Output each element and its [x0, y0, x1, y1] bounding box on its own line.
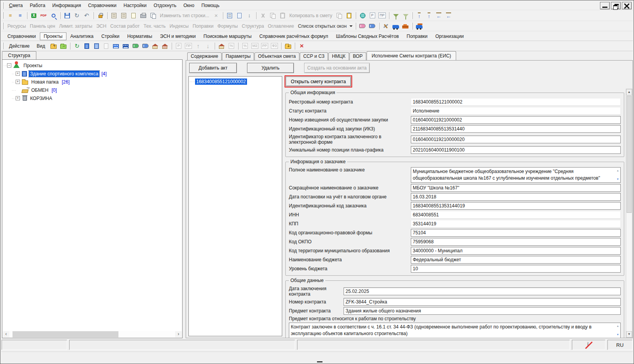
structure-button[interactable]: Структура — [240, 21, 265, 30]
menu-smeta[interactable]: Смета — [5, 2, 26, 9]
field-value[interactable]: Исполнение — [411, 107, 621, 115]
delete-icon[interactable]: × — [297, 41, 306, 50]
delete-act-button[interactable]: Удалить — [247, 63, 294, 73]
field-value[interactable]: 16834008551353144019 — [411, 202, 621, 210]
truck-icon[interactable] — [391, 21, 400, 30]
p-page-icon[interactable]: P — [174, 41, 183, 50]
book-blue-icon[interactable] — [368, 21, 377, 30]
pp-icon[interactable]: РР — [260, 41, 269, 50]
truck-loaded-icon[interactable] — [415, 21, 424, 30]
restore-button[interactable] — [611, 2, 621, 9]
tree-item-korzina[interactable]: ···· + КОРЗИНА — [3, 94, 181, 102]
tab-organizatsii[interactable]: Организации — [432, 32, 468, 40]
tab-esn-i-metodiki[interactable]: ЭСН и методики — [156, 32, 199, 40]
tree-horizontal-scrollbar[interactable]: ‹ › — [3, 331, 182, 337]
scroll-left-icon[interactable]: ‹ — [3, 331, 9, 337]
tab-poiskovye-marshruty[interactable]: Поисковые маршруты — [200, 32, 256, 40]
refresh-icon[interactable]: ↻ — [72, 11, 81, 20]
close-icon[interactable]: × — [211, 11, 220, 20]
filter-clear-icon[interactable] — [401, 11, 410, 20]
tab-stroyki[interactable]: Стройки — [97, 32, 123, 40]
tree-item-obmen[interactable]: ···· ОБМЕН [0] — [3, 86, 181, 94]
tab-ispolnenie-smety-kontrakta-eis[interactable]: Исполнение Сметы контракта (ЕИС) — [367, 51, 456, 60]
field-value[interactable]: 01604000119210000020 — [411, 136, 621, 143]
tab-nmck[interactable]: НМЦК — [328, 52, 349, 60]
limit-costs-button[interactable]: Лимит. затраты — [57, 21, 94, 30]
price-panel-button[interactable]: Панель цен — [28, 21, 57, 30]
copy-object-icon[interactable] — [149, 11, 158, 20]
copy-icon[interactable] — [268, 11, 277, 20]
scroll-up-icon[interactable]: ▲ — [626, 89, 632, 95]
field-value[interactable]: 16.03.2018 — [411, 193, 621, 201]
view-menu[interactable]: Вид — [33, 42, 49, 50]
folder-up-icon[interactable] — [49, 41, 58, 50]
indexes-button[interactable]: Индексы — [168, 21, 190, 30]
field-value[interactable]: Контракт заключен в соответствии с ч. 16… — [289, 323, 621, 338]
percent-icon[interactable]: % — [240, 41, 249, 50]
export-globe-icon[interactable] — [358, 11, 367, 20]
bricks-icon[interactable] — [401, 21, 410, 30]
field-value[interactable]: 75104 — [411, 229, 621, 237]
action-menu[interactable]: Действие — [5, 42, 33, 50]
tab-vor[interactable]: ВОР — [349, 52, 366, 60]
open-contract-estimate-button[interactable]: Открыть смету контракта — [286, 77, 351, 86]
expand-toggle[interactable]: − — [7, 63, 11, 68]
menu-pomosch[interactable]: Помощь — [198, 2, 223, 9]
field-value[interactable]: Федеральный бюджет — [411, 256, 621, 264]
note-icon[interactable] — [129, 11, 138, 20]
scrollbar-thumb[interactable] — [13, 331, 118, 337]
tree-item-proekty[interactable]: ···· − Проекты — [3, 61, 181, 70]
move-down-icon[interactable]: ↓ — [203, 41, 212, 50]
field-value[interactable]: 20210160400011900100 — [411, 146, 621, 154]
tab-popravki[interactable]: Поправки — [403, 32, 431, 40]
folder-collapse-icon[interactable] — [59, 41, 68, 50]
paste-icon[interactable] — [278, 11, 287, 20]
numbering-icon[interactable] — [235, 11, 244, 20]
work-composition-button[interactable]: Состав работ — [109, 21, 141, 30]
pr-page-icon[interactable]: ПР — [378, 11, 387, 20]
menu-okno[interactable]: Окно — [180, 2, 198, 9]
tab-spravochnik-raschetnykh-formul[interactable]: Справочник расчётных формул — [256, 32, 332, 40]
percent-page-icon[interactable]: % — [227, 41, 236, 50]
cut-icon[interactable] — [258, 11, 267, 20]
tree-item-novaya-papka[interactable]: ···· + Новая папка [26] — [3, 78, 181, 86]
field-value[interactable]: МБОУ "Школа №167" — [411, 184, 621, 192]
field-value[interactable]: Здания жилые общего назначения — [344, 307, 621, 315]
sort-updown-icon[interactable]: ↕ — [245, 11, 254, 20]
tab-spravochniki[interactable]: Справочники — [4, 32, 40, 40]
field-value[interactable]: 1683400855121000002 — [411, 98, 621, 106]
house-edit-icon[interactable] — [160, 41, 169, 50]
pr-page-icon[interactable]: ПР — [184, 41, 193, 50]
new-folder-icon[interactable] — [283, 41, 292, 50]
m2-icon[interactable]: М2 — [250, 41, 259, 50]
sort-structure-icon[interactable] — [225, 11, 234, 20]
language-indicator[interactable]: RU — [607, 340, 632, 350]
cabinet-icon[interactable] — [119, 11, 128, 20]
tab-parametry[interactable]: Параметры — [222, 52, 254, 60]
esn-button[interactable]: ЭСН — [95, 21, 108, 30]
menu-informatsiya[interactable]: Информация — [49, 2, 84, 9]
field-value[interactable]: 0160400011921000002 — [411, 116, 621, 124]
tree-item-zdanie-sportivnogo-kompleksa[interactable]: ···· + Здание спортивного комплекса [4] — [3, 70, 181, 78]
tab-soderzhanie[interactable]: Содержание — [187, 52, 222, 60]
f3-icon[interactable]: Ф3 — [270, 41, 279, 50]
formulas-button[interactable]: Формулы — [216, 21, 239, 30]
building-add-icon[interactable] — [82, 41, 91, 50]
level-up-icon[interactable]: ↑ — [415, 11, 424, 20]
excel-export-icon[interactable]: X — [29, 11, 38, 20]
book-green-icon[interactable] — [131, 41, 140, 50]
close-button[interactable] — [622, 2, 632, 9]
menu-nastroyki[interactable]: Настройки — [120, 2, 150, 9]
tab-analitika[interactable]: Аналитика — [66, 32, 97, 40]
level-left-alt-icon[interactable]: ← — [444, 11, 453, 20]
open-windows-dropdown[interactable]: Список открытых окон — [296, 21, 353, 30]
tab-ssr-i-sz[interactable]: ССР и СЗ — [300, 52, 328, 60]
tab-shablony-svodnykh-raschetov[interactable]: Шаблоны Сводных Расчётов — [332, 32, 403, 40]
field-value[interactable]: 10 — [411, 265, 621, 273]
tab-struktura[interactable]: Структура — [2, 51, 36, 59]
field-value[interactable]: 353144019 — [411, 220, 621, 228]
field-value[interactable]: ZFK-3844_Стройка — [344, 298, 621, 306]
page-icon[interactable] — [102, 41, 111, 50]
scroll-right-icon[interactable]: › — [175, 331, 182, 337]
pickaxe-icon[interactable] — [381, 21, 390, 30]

__Work to complete__.
Print the whole listing above once more, word for word, without its pictures.

__Exercise response__.
Output each element and its [x0, y0, x1, y1] bounding box on its own line.
structure-button[interactable]: Структура — [240, 21, 265, 30]
menu-smeta[interactable]: Смета — [5, 2, 26, 9]
field-value[interactable]: Исполнение — [411, 107, 621, 115]
delete-icon[interactable]: × — [297, 41, 306, 50]
delete-act-button[interactable]: Удалить — [247, 63, 294, 73]
field-value[interactable]: 16834008551353144019 — [411, 202, 621, 210]
truck-icon[interactable] — [391, 21, 400, 30]
p-page-icon[interactable]: P — [174, 41, 183, 50]
book-blue-icon[interactable] — [368, 21, 377, 30]
pp-icon[interactable]: РР — [260, 41, 269, 50]
truck-loaded-icon[interactable] — [415, 21, 424, 30]
restore-button[interactable] — [611, 2, 621, 9]
tree-item-korzina[interactable]: ···· + КОРЗИНА — [3, 94, 181, 102]
tab-organizatsii[interactable]: Организации — [432, 32, 468, 40]
tab-esn-i-metodiki[interactable]: ЭСН и методики — [156, 32, 199, 40]
tree-horizontal-scrollbar[interactable]: ‹ › — [3, 331, 182, 337]
scroll-left-icon[interactable]: ‹ — [3, 331, 9, 337]
tab-poiskovye-marshruty[interactable]: Поисковые маршруты — [200, 32, 256, 40]
refresh-icon[interactable]: ↻ — [72, 11, 81, 20]
close-icon[interactable]: × — [211, 11, 220, 20]
filter-clear-icon[interactable] — [401, 11, 410, 20]
tab-stroyki[interactable]: Стройки — [97, 32, 123, 40]
tree-item-obmen[interactable]: ···· ОБМЕН [0] — [3, 86, 181, 94]
tab-ispolnenie-smety-kontrakta-eis[interactable]: Исполнение Сметы контракта (ЕИС) — [367, 51, 456, 60]
field-value[interactable]: 01604000119210000020 — [411, 136, 621, 143]
tab-nmck[interactable]: НМЦК — [328, 52, 349, 60]
limit-costs-button[interactable]: Лимит. затраты — [57, 21, 94, 30]
price-panel-button[interactable]: Панель цен — [28, 21, 57, 30]
copy-object-icon[interactable] — [149, 11, 158, 20]
copy-icon[interactable] — [268, 11, 277, 20]
scroll-up-icon[interactable]: ▲ — [626, 89, 632, 95]
field-value[interactable]: 16.03.2018 — [411, 193, 621, 201]
view-menu[interactable]: Вид — [33, 42, 49, 50]
folder-up-icon[interactable] — [49, 41, 58, 50]
indexes-button[interactable]: Индексы — [168, 21, 190, 30]
field-value[interactable]: Контракт заключен в соответствии с ч. 16… — [289, 323, 621, 338]
percent-icon[interactable]: % — [240, 41, 249, 50]
export-globe-icon[interactable] — [358, 11, 367, 20]
bricks-icon[interactable] — [401, 21, 410, 30]
field-value[interactable]: 75104 — [411, 229, 621, 237]
action-menu[interactable]: Действие — [5, 42, 33, 50]
tab-vor[interactable]: ВОР — [349, 52, 366, 60]
open-contract-estimate-button[interactable]: Открыть смету контракта — [286, 77, 351, 86]
expand-toggle[interactable]: − — [7, 63, 11, 68]
menu-pomosch[interactable]: Помощь — [198, 2, 223, 9]
field-value[interactable]: Федеральный бюджет — [411, 256, 621, 264]
note-icon[interactable] — [129, 11, 138, 20]
scrollbar-thumb[interactable] — [13, 331, 118, 337]
tree-item-proekty[interactable]: ···· − Проекты — [3, 61, 181, 70]
move-down-icon[interactable]: ↓ — [203, 41, 212, 50]
field-value[interactable]: 20210160400011900100 — [411, 146, 621, 154]
tab-popravki[interactable]: Поправки — [403, 32, 431, 40]
folder-collapse-icon[interactable] — [59, 41, 68, 50]
paste-icon[interactable] — [278, 11, 287, 20]
numbering-icon[interactable] — [235, 11, 244, 20]
work-composition-button[interactable]: Состав работ — [109, 21, 141, 30]
pr-page-icon[interactable]: ПР — [378, 11, 387, 20]
menu-okno[interactable]: Окно — [180, 2, 198, 9]
tab-spravochnik-raschetnykh-formul[interactable]: Справочник расчётных формул — [256, 32, 332, 40]
percent-page-icon[interactable]: % — [227, 41, 236, 50]
cut-icon[interactable] — [258, 11, 267, 20]
tree-item-novaya-papka[interactable]: ···· + Новая папка [26] — [3, 78, 181, 86]
field-value[interactable]: МБОУ "Школа №167" — [411, 184, 621, 192]
field-value[interactable]: Здания жилые общего назначения — [344, 307, 621, 315]
sort-updown-icon[interactable]: ↕ — [245, 11, 254, 20]
tab-spravochniki[interactable]: Справочники — [4, 32, 40, 40]
field-value[interactable]: 1683400855121000002 — [411, 98, 621, 106]
house-edit-icon[interactable] — [160, 41, 169, 50]
pr-page-icon[interactable]: ПР — [184, 41, 193, 50]
new-folder-icon[interactable] — [283, 41, 292, 50]
m2-icon[interactable]: М2 — [250, 41, 259, 50]
sort-structure-icon[interactable] — [225, 11, 234, 20]
language-indicator[interactable]: RU — [607, 340, 632, 350]
cabinet-icon[interactable] — [119, 11, 128, 20]
tab-parametry[interactable]: Параметры — [222, 52, 254, 60]
esn-button[interactable]: ЭСН — [95, 21, 108, 30]
menu-informatsiya[interactable]: Информация — [49, 2, 84, 9]
field-value[interactable]: 0160400011921000002 — [411, 116, 621, 124]
tree-item-zdanie-sportivnogo-kompleksa[interactable]: ···· + Здание спортивного комплекса [4] — [3, 70, 181, 78]
tab-soderzhanie[interactable]: Содержание — [187, 52, 222, 60]
f3-icon[interactable]: Ф3 — [270, 41, 279, 50]
formulas-button[interactable]: Формулы — [216, 21, 239, 30]
building-add-icon[interactable] — [82, 41, 91, 50]
level-up-icon[interactable]: ↑ — [415, 11, 424, 20]
excel-export-icon[interactable]: X — [29, 11, 38, 20]
book-green-icon[interactable] — [131, 41, 140, 50]
close-button[interactable] — [622, 2, 632, 9]
menu-nastroyki[interactable]: Настройки — [120, 2, 150, 9]
tab-analitika[interactable]: Аналитика — [66, 32, 97, 40]
level-left-alt-icon[interactable]: ← — [444, 11, 453, 20]
open-windows-dropdown[interactable]: Список открытых окон — [296, 21, 353, 30]
tab-ssr-i-sz[interactable]: ССР и СЗ — [300, 52, 328, 60]
tab-shablony-svodnykh-raschetov[interactable]: Шаблоны Сводных Расчётов — [332, 32, 403, 40]
field-value[interactable]: 10 — [411, 265, 621, 273]
tab-struktura[interactable]: Структура — [2, 51, 36, 59]
field-value[interactable]: 353144019 — [411, 220, 621, 228]
field-value[interactable]: ZFK-3844_Стройка — [344, 298, 621, 306]
page-icon[interactable] — [102, 41, 111, 50]
scroll-right-icon[interactable]: › — [175, 331, 182, 337]
pickaxe-icon[interactable] — [381, 21, 390, 30]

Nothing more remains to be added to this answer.